Article 88 GDPR confirms both the need for specificity, allowing Member States and the social partners to set out their own regulatory frameworks for the work context. However, this provision also contributes to an absence of harmonisation of protections across the EU in the work setting. It may be questioned whether this is desirable, seen the fact that it concerns a fundamental right.

Privacy as a way forward

One of the main findings of this book is that the right to privacy cannot be removed anymore from a modern regulatory approach of the global workplace. In addition, the right to privacy, including the right to data protection, offers new insights and legal solutions for many contemporary and future workplace issues.

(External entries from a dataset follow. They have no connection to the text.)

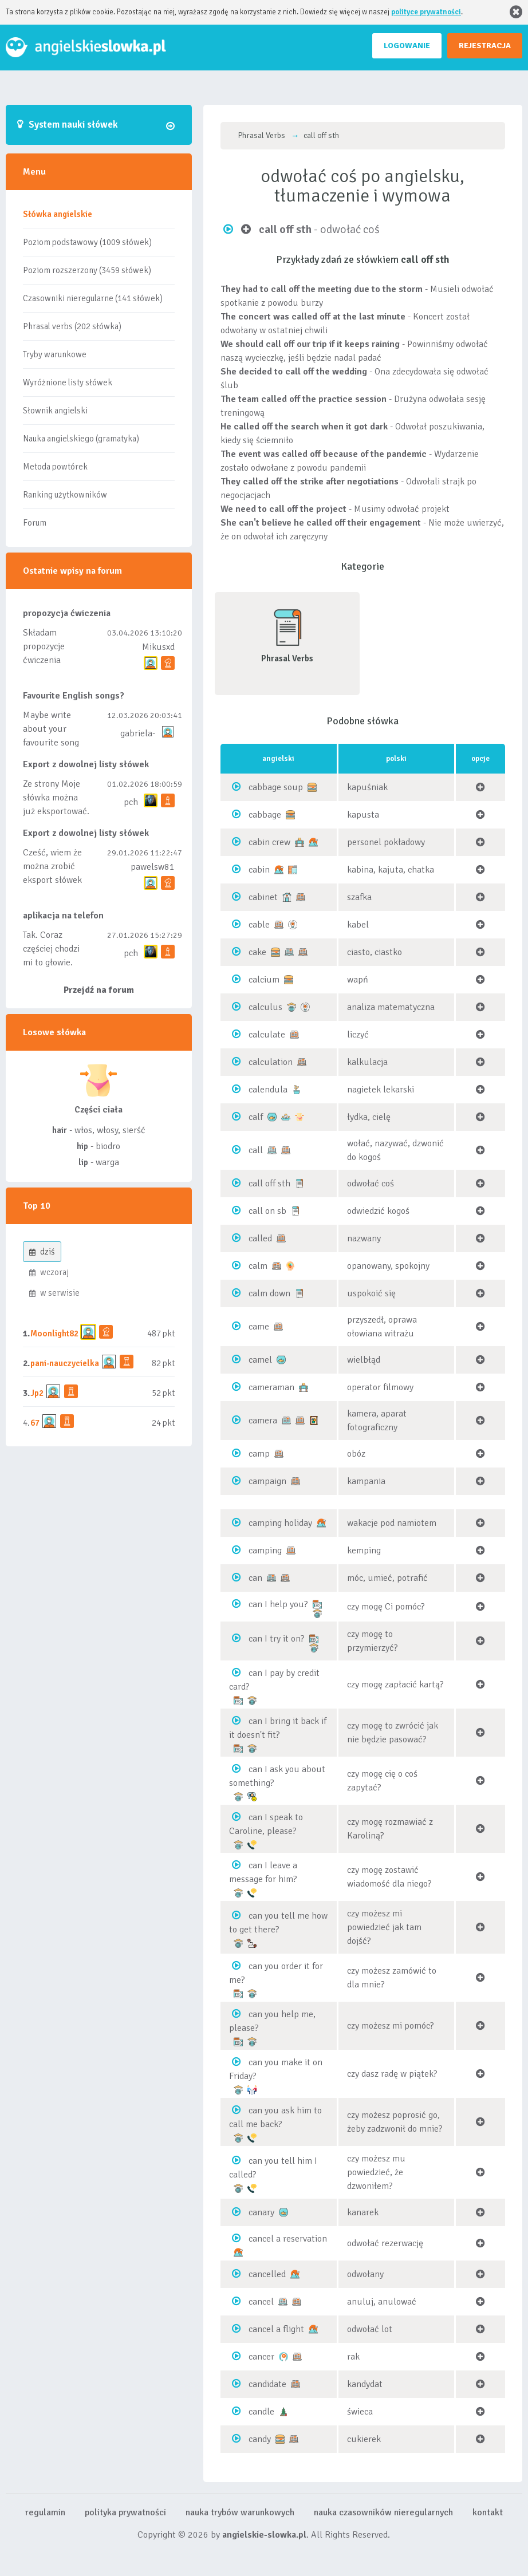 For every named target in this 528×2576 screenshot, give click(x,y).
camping (265, 1550)
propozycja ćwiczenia (67, 613)
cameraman (271, 1387)
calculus (265, 1007)
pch (131, 802)
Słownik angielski (55, 410)
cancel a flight (276, 2329)
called (260, 1238)
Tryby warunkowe (54, 354)
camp (259, 1453)
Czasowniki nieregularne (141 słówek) (93, 298)
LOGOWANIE (407, 45)
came (259, 1326)
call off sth (269, 1183)
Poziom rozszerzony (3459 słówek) (87, 270)
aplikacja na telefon (63, 915)
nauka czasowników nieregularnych (383, 2512)
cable (259, 924)
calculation (271, 1062)
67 (35, 1423)
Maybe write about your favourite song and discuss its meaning (51, 742)
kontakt (487, 2512)
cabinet (263, 897)
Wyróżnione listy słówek (67, 382)
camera (263, 1420)
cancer (261, 2356)
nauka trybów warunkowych (240, 2512)
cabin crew (269, 842)
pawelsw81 (153, 867)
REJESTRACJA (485, 45)
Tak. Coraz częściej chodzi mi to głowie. (51, 948)
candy (260, 2439)
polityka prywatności (125, 2512)
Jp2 (37, 1393)
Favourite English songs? (73, 695)
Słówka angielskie (57, 214)
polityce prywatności (426, 12)
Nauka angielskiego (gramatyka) (81, 438)
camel (260, 1360)
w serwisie (54, 1293)
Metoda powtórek (55, 466)
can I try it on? (277, 1638)
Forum (34, 523)
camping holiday (280, 1523)
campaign (267, 1481)
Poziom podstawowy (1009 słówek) (87, 242)
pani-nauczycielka (64, 1363)
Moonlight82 (54, 1333)
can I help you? (278, 1604)
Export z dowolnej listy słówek (86, 764)
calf (256, 1117)
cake (257, 952)
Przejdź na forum (99, 990)
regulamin (45, 2512)
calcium (264, 979)
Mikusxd (158, 647)
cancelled (267, 2274)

The effect of information technologies on work has increased, and will continue to be significant for the foreseeable future. We point to not only social media, platform labour, and remote work, but also algorithmic management as well as robotisation and co-botisation. Privacy is a common link amongst these. While a right to privacy has been discussed, we remain concerned about a substantive right to privacy at work that gives effect to the right of an individual to have space that is not intruded upon by the fact that he/she is part of an employment relationship. We view this right to privacy at work including recognition that if a person is at a workplace or engaged in work, they may be performing their duties, but that they do not hand over the entirety of their personhood to a job or employer. And so, the right to preserve some of themselves while at work (whether that is identified as personal data, or a space for private life at work) is an important step to take. And, we argue, it is one that must be engaged with imminently as we further digitalise work.

Furthermore, the diversity in national approaches, within an EU context, corresponds to the way how labour law is shaped. However, more harmonization is desirable. In this context, the possibility for a European legislative framework or a European (social partner) framework agreement should be further discovered. It will provide more leeway to European (social) partnership as well as to improved chances of convergence. Furthermore, while the GDPR focuses on the concept of data protection, a wider workplace privacy concept needs to be involved. The privacy concept is larger, more encompassing and more flexible than the data protection approach and may address gaps in the GDPR when labour and employment relations are concerned. Considering the challenges of the future of work, applying and developing the right to privacy will remain a way forward.